Can't wait to see the Canyonlands pictures.
There are two hard parts for those of us who have been brought up valuing (maybe overvaluing) individuality.
The first is coming to grips with the beautiful insight Desmond Tutu offers us. We will do well to mull over it long and deep.
The other hard part comes from humanity's seeming inherent dissatisfaction with our own background. The more reflective a person is, the easier it is to think that newer, different, other ideas are more important than what we've grown up with.
Case in point is this east-west scenario. The east seems more family/group oriented in terms of identity.

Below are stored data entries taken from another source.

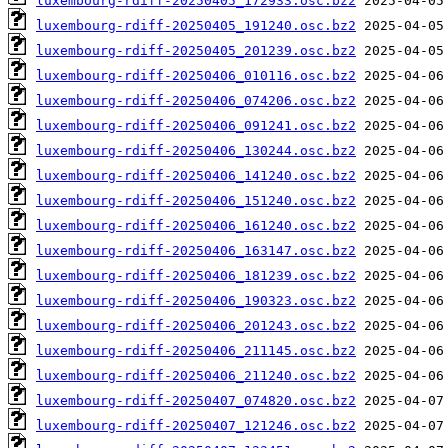
luxembourg-rdiff-20250405_172933.osc.bz2
luxembourg-rdiff-20250405_191240.osc.bz2
luxembourg-rdiff-20250405_201239.osc.bz2
luxembourg-rdiff-20250406_010116.osc.bz2
luxembourg-rdiff-20250406_074206.osc.bz2
luxembourg-rdiff-20250406_091241.osc.bz2
luxembourg-rdiff-20250406_130244.osc.bz2
luxembourg-rdiff-20250406_141240.osc.bz2
luxembourg-rdiff-20250406_151240.osc.bz2
luxembourg-rdiff-20250406_161240.osc.bz2
luxembourg-rdiff-20250406_163147.osc.bz2
luxembourg-rdiff-20250406_181239.osc.bz2
luxembourg-rdiff-20250406_190323.osc.bz2
luxembourg-rdiff-20250406_201243.osc.bz2
luxembourg-rdiff-20250406_211145.osc.bz2
luxembourg-rdiff-20250406_211240.osc.bz2
luxembourg-rdiff-20250407_074820.osc.bz2
luxembourg-rdiff-20250407_121246.osc.bz2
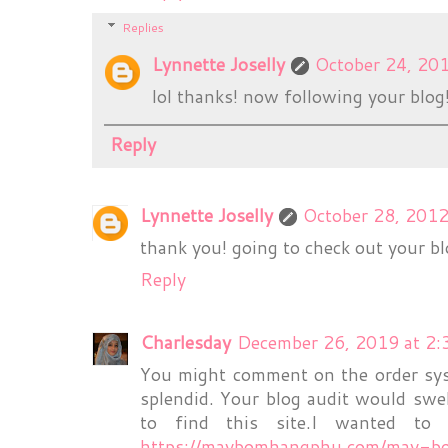
Replies
Lynnette Joselly
October 24, 20
lol thanks! now following your blog! 
Reply
Lynnette Joselly
October 28, 2012
thank you! going to check out your bl
Reply
Charlesday
December 26, 2019 at 2
You might comment on the order syst
splendid. Your blog audit would swel
to find this site.I wanted to 
https://maybomhangphu.com/may-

The west seems more individual oriented.
We in the west have missed out so much by neglecting or minimizing the family/group that when we see it we think it is "the way" to approach identity.

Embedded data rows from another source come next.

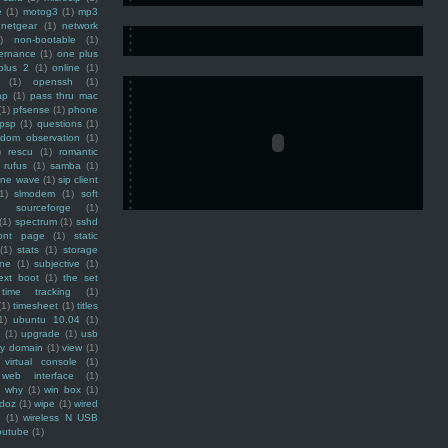
e
(1)
motog3
(1)
mp3
netgear
(1)
network
)
non-bootable
(1)
ernance
(1)
one plus
plus 2
(1)
online
(1)
(1)
openssh
(1)
ap
(1)
pass thru mac
(1)
pfsense
(1)
phone
psp
(1)
questions
(1)
ndom observation
(1)
)
rescu
(1)
romantic
rufus
(1)
samba
(1)
ine wave
(1)
sip client
1)
slmodem
(1)
soft
)
sourceforge
(1)
(1)
spectrum
(1)
sshd
ront page
(1)
static
(1)
stats
(1)
storage
ine
(1)
subjective
(1)
ext boot
(1)
the set
time tracking
(1)
(1)
timesheet
(1)
titles
1)
ubuntu 10.04
(1)
(1)
upgrade
(1)
usb
ty domain
(1)
view
(1)
virtual console
(1)
web interface
(1)
why
(1)
win box
(1)
doz
(1)
wipe
(1)
wired
m
(1)
wireless N USB
outube
(1)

I imagine it is more both-and rather than either-or.
I have much to learn from the east and maybe to unlearn from the west, or better, to seek to find the balance.
quad p!
hi!!!
-mary kate
amen, amen, amen.
it's hard to evade the many ways the west has isolated the individual, rejecting responsibility for others around us.
but after india, i realized the detrimental effects of deep tradition.
balance.
it's everything.
knowing that helps me only a little.
but we keep learning, right?
although i was floored by the beauty of the himalayas this spring break,
i never forgot the comfort i find in the utah sky,
the vastness of the red with the sage against the blue.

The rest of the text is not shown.